Since January 2023, our cybersecurity program has been overseen by our Executive Vice President and General Counsel. Our Executive Vice President and General Counsel has significant risk management, governance and litigation experience. We believe these skills are needed in leadership of our cybersecurity program to help ensure that risk management, legal, disclosure and governance perspectives are considered in the design of our cybersecurity program and in evaluating and responding to potential cyber incidents. CenterPoint Energy currently engages a third-party consultant, who reports directly to the Executive Vice President and General Counsel, to provide Chief Information Security Officer (CISO) advisory services. This consultant has 15 years of experience serving in cybersecurity leadership positions, including as a CISO at a large U.S.-based power, utility, and gas company and also at a large multi-national energy products and services company. We also have management-level committees and an experienced CSOC team that support our processes to assess and manage cybersecurity risk as follows:

The Data Privacy Office, led by our Senior Vice President, Deputy General Counsel, Chief Ethics and Compliance Officer, and Data Privacy Officer, addresses the collection, storage, usage, disclosure and destruction of data for specific business purposes and addresses existing and emerging laws, regulations, trends, expectations and best practices with regards to maintaining a mature data privacy program.

The Risk Oversight Committee, which is supported by our Enterprise Risk Management function and chaired by our Executive Vice President and General Counsel, is comprised of senior executives from across CenterPoint Energy, monitors and oversees risks facing CenterPoint Energy, as well as provides risk assessments and control oversight for certain business activities, including overseeing CenterPoint Energy’s cybersecurity risks.

The crisis management team, which includes senior executives across CenterPoint Energy, is alerted as appropriate to cybersecurity incidents, natural disasters, and business outages. This team has established and continually assesses CenterPoint Energy’s communications plan in the event of a crisis. Additionally, as appropriate, the Audit Committee
39


or the Board are made aware of significant cybersecurity incidents in accordance with our cybersecurity incident response playbook.

The Cybersecurity Awareness Governance Committee, which includes leaders from across CenterPoint Energy’s corporate functions and business units, each with expertise in, or with specific responsibility for, managing or protecting CenterPoint Energy’s assets, information and personnel. This committee provides strategic direction and oversight for CenterPoint Energy’s cybersecurity awareness and training initiatives.

The Artificial Intelligence (AI) Steering Committee was established by CenterPoint Energy to provide strategic direction, oversight, and guidance in the planning, development, deployment, and management of AI initiatives within the organization. The committee's primary objective is to ensure that AI technologies are aligned with business goals, ethical considerations, appropriate security protections, and industry best practices while driving innovation and enhancing competitiveness.

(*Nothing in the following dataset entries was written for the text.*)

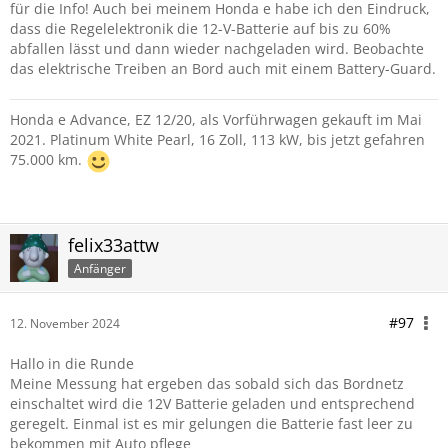
für die Info! Auch bei meinem Honda e habe ich den Eindruck,
dass die Regelelektronik die 12-V-Batterie auf bis zu 60%
abfallen lässt und dann wieder nachgeladen wird. Beobachte
das elektrische Treiben an Bord auch mit einem Battery-Guard.
Honda e Advance, EZ 12/20, als Vorführwagen gekauft im Mai
2021. Platinum White Pearl, 16 Zoll, 113 kW, bis jetzt gefahren
75.000 km.
felix33attw
Anfänger
#97
12. November 2024
Hallo in die Runde
Meine Messung hat ergeben das sobald sich das Bordnetz
einschaltet wird die 12V Batterie geladen und entsprechend
geregelt. Einmal ist es mir gelungen die Batterie fast leer zu
bekommen mit Auto pflege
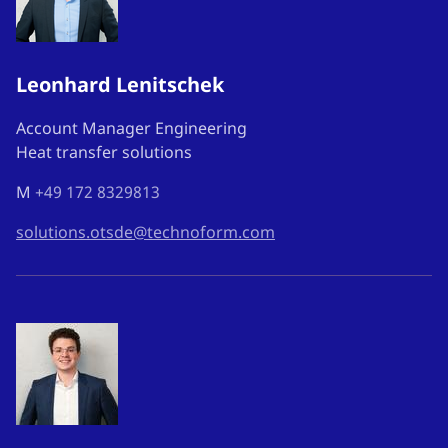
Leonhard Lenitschek
Account Manager Engineering
Heat transfer solutions
M
+49 172 8329813
solutions.otsde@technoform.com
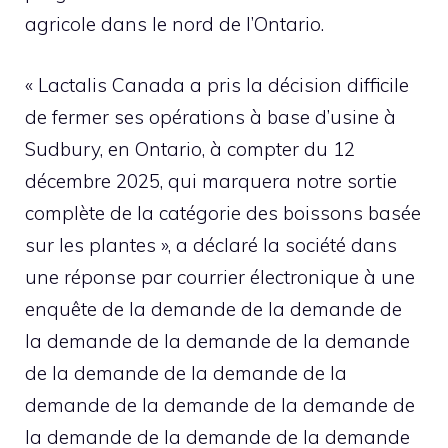
agricole dans le nord de l’Ontario.
« Lactalis Canada a pris la décision difficile
de fermer ses opérations à base d’usine à
Sudbury, en Ontario, à compter du 12
décembre 2025, qui marquera notre sortie
complète de la catégorie des boissons basée
sur les plantes », a déclaré la société dans
une réponse par courrier électronique à une
enquête de la demande de la demande de
la demande de la demande de la demande
de la demande de la demande de la
demande de la demande de la demande de
la demande de la demande de la demande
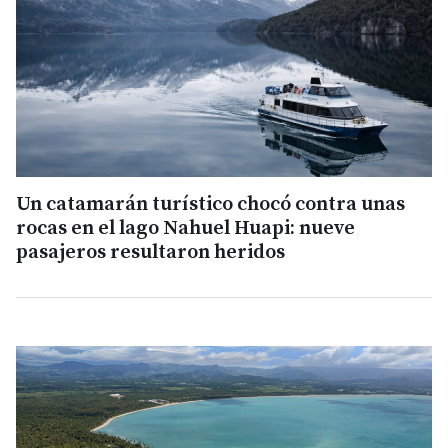
Un catamarán turístico chocó contra unas
rocas en el lago Nahuel Huapi: nueve
pasajeros resultaron heridos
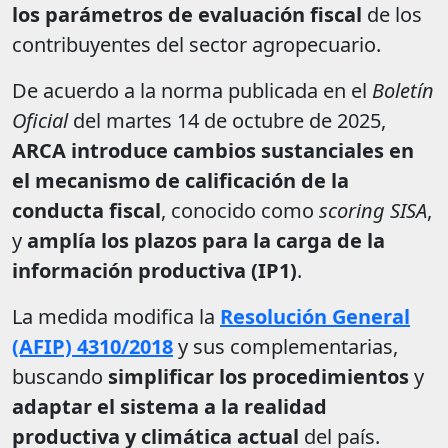
los parámetros de evaluación fiscal
de los
contribuyentes del sector agropecuario.
De acuerdo a la norma publicada en el
Boletín
Oficial
del martes 14 de octubre de 2025,
ARCA introduce cambios sustanciales en
el mecanismo de calificación de la
conducta fiscal
, conocido como
scoring SISA
,
y
amplía los plazos para la carga de la
información productiva (IP1)
.
La medida modifica la
Resolución General
(AFIP) 4310/2018
y sus complementarias,
buscando
simplificar los procedimientos
y
adaptar el sistema a la realidad
productiva y climática actual
del país.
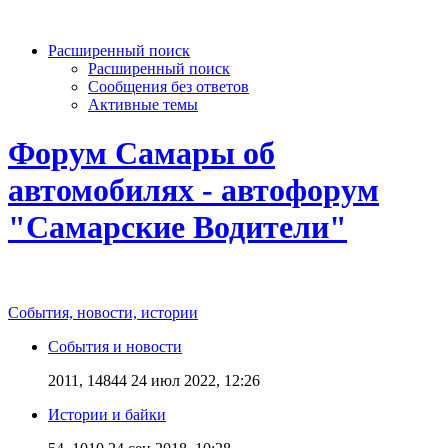
Расширенный поиск
Расширенный поиск
Сообщения без ответов
Активные темы
Форум Самары об
автомобилях - автофорум
"Самарские Водители"
События, новости, истории
События и новости
2011, 14844
24 июл 2022, 12:26
Истории и байки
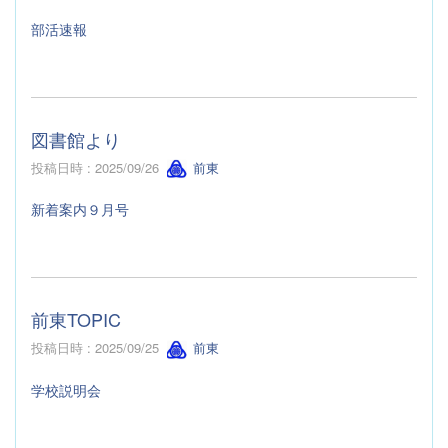
部活速報
図書館より
投稿日時 : 2025/09/26
前東
新着案内９月号
前東TOPIC
投稿日時 : 2025/09/25
前東
学校説明会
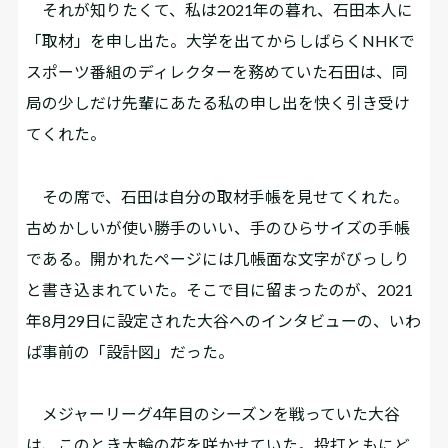
それが知りたくて、私は2021年の暮れ、石田本人に
「取材」を申し出た。大学を出てからしばらくNHKで
スポーツ番組のディレクターを務めていた石田は、同
局の少しだけ先輩にあたる私の申し出を快く引き受け
てくれた。
その席で、石田は自分の取材手帳を見せてくれた。
古めかしいが使い勝手のいい、手のひらサイズの手帳
である。開かれたページには几帳面な文字がびっしり
と書き込まれていた。そこで目に留まったのが、2021
年8月29日に設定された大谷へのインタビューの、いわ
ば事前の「設計図」だった。
メジャーリーグ4年目のシーズンを戦っていた大谷
は、このとき大輪の花を咲かせていた。投打ともにど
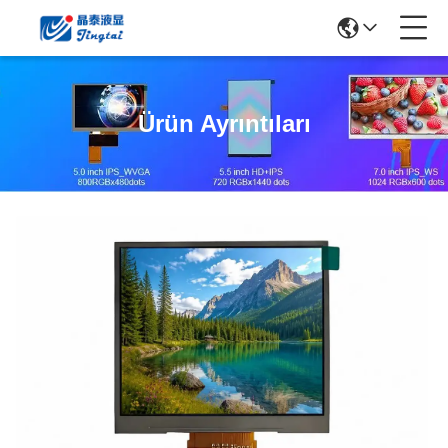
Ürün Ayrıntıları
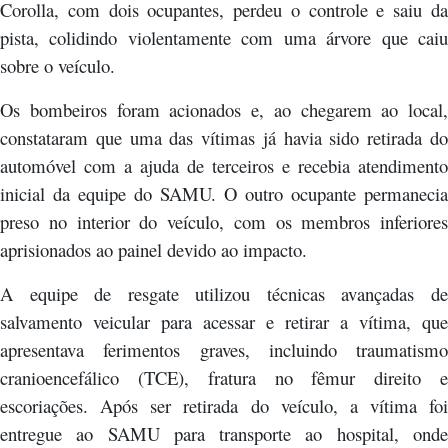
Corolla, com dois ocupantes, perdeu o controle e saiu da
pista, colidindo violentamente com uma árvore que caiu
sobre o veículo.
Os bombeiros foram acionados e, ao chegarem ao local,
constataram que uma das vítimas já havia sido retirada do
automóvel com a ajuda de terceiros e recebia atendimento
inicial da equipe do SAMU. O outro ocupante permanecia
preso no interior do veículo, com os membros inferiores
aprisionados ao painel devido ao impacto.
A equipe de resgate utilizou técnicas avançadas de
salvamento veicular para acessar e retirar a vítima, que
apresentava ferimentos graves, incluindo traumatismo
cranioencefálico (TCE), fratura no fêmur direito e
escoriações. Após ser retirada do veículo, a vítima foi
entregue ao SAMU para transporte ao hospital, onde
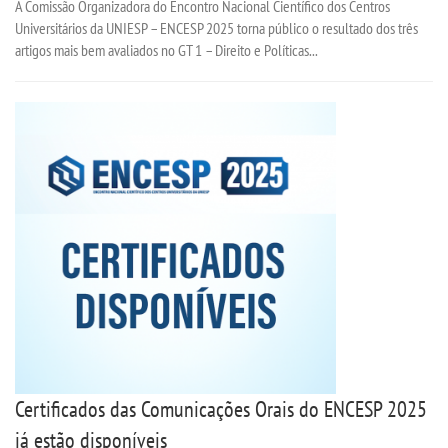
A Comissão Organizadora do Encontro Nacional Científico dos Centros
Universitários da UNIESP – ENCESP 2025 torna público o resultado dos três
artigos mais bem avaliados no GT 1 – Direito e Políticas...
Certificados das Comunicações Orais do ENCESP 2025
já estão disponíveis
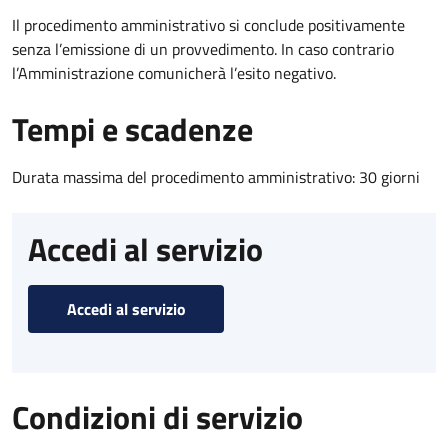
Il procedimento amministrativo si conclude positivamente
senza l’emissione di un provvedimento. In caso contrario
l’Amministrazione comunicherà l’esito negativo.
Tempi e scadenze
Durata massima del procedimento amministrativo: 30 giorni
Accedi al servizio
Accedi al servizio
Condizioni di servizio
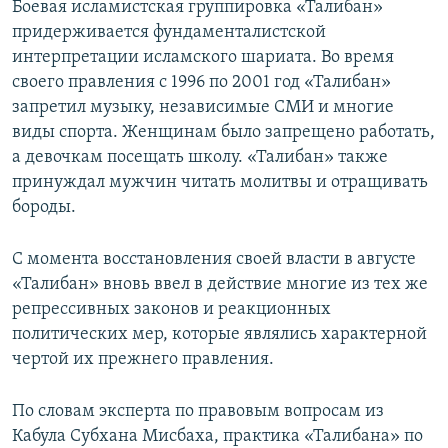
Боевая исламистская группировка «Талибан»
придерживается фундаменталистской
интерпретации исламского шариата. Во время
своего правления с 1996 по 2001 год «Талибан»
запретил музыку, независимые СМИ и многие
виды спорта. Женщинам было запрещено работать,
а девочкам посещать школу. «Талибан» также
принуждал мужчин читать молитвы и отращивать
бороды.
С момента восстановления своей власти в августе
«Талибан» вновь ввел в действие многие из тех же
репрессивных законов и реакционных
политических мер, которые являлись характерной
чертой их прежнего правления.
По словам эксперта по правовым вопросам из
Кабула Субхана Мисбаха, практика «Талибана» по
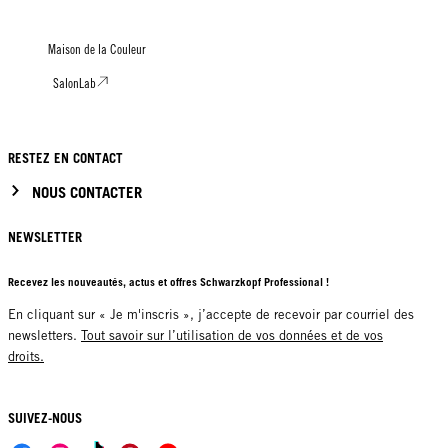
Maison de la Couleur
SalonLab
RESTEZ EN CONTACT
NOUS CONTACTER
NEWSLETTER
Recevez les nouveautés, actus et offres Schwarzkopf Professional !
En cliquant sur « Je m'inscris », j’accepte de recevoir par courriel des
newsletters.
Tout savoir sur l’utilisation de vos données et de vos
droits.
SUIVEZ-NOUS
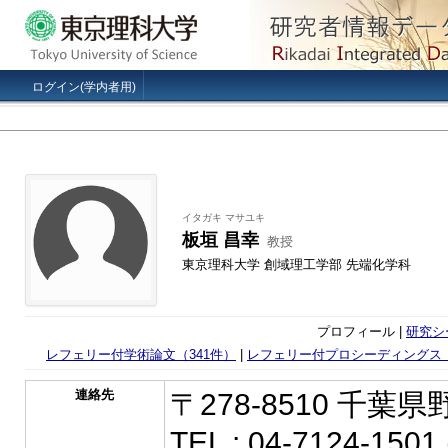
ログイン(学内者用)
イタガキ マサユキ
板垣 昌幸
教授
東京理科大学 創域理工学部 先端化学科
プロフィール |
研究シ
レフェリー付学術論文（341件）
|
レフェリー付プロシーディングス（
連絡先
〒278-8510 千葉
TEL : 04-7124-150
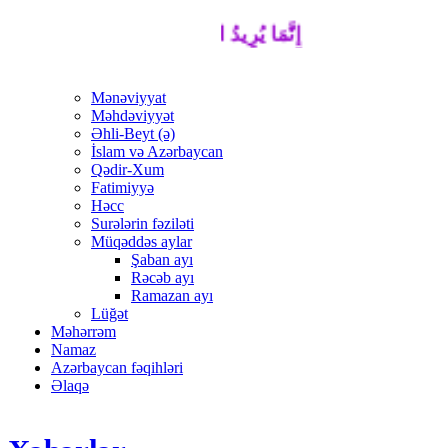
إِنَّمَا يُرِيدُ اللَّهُ لِيُذْهِبَ عَنْكُمُ الرِّجْسَ أَهْ
Mənəviyyat
Məhdəviyyət
Əhli-Beyt (ə)
İslam və Azərbaycan
Qədir-Xum
Fatimiyyə
Həcc
Surələrin fəziləti
Müqəddəs aylar
Şaban ayı
Rəcəb ayı
Ramazan ayı
Lüğət
Məhərrəm
Namaz
Azərbaycan fəqihləri
Əlaqə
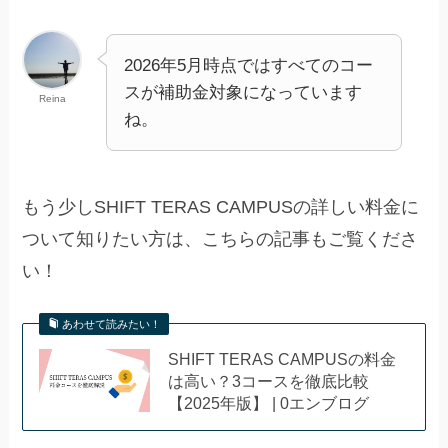
2026年5月時点ではすべてのコー
スが補助金対象になっています
Reina
ね。
もう少しSHIFT TERAS CAMPUSの詳しい料金に
ついて知りたい方は、こちらの記事もご覧くださ
い！
あわせて読みたい！
SHIFT TERAS CAMPUSの料金
は高い？3コースを徹底比較
【2025年版】 | 0エンブログ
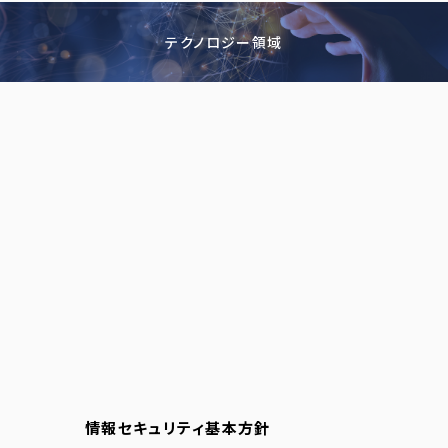
テクノロジー領域
情報セキュリティ基本方針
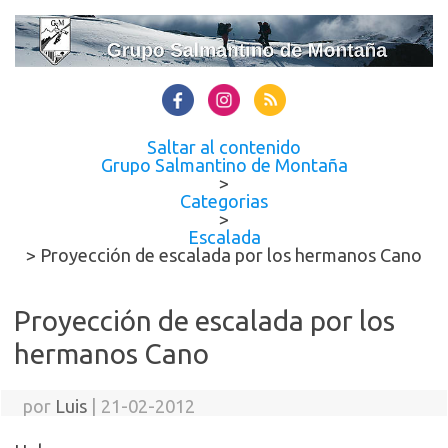
Saltar al contenido
Grupo Salmantino de Montaña
>
Categorias
>
Escalada
>
Proyección de escalada por los hermanos Cano
Proyección de escalada por los
hermanos Cano
por
Luis
|
21-02-2012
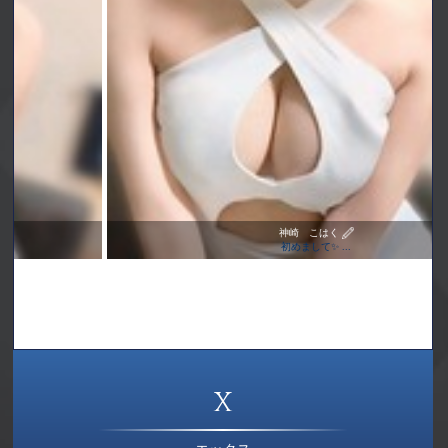
神崎 こはく
初めまして✨ ...
X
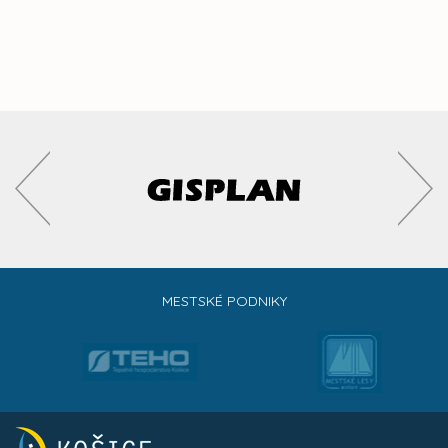
MESTSKÉ PODNIKY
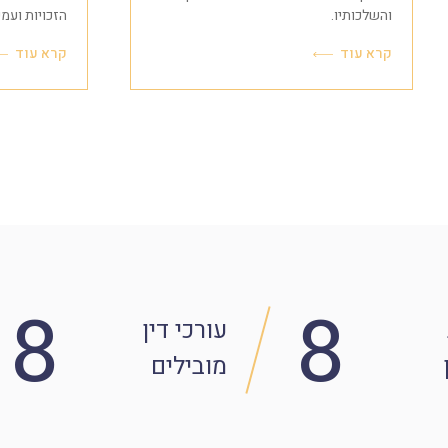
והשלכותיו.
הזכויות ועמי
קרא עוד
קרא עוד
8
8
עורכי דין
מובילים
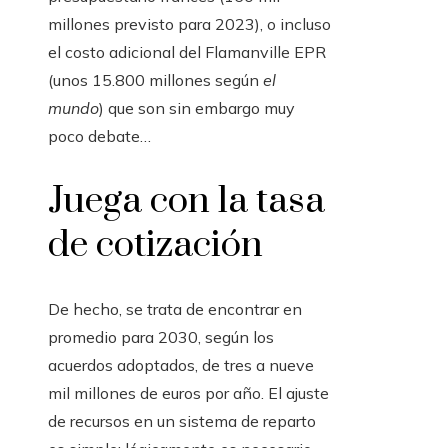
millones previsto para 2023), o incluso
el costo adicional del Flamanville EPR
(unos 15.800 millones según
el
mundo
) que son sin embargo muy
poco debate…
Juega con la tasa
de cotización
De hecho, se trata de encontrar en
promedio para 2030, según los
acuerdos adoptados, de tres a nueve
mil millones de euros por año. El ajuste
de recursos en un sistema de reparto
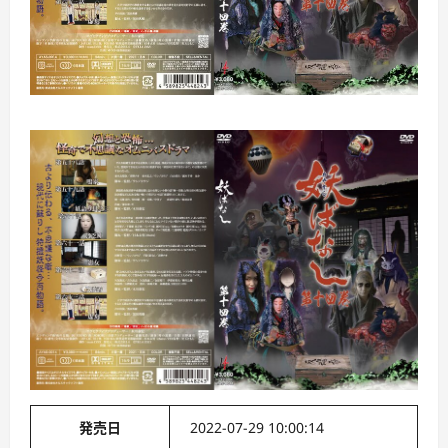
発売日
2022-07-29 10:00:14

These committees provide periodic summary reports on their activities and initiatives to appropriate senior executives, and the Executive Vice President and General Counsel and/or various members of the cyber and data privacy teams communicates updates to the Audit Committee or the Board.

At the employee level, we maintain an experienced information technology team that is tasked with implementing our privacy and cybersecurity programs and supporting the cybersecurity consultant in carrying out reporting, security and mitigation functions. We also hold employee trainings on privacy, cybersecurity, AI, records and information management, conduct phishing tests, and generally seek to promote awareness of cybersecurity risk through communication and education of our employee population. The Governance, Environmental and Sustainability Committee was, and now the Audit Committee will be, provided with periodic reports on our employee cybersecurity awareness efforts.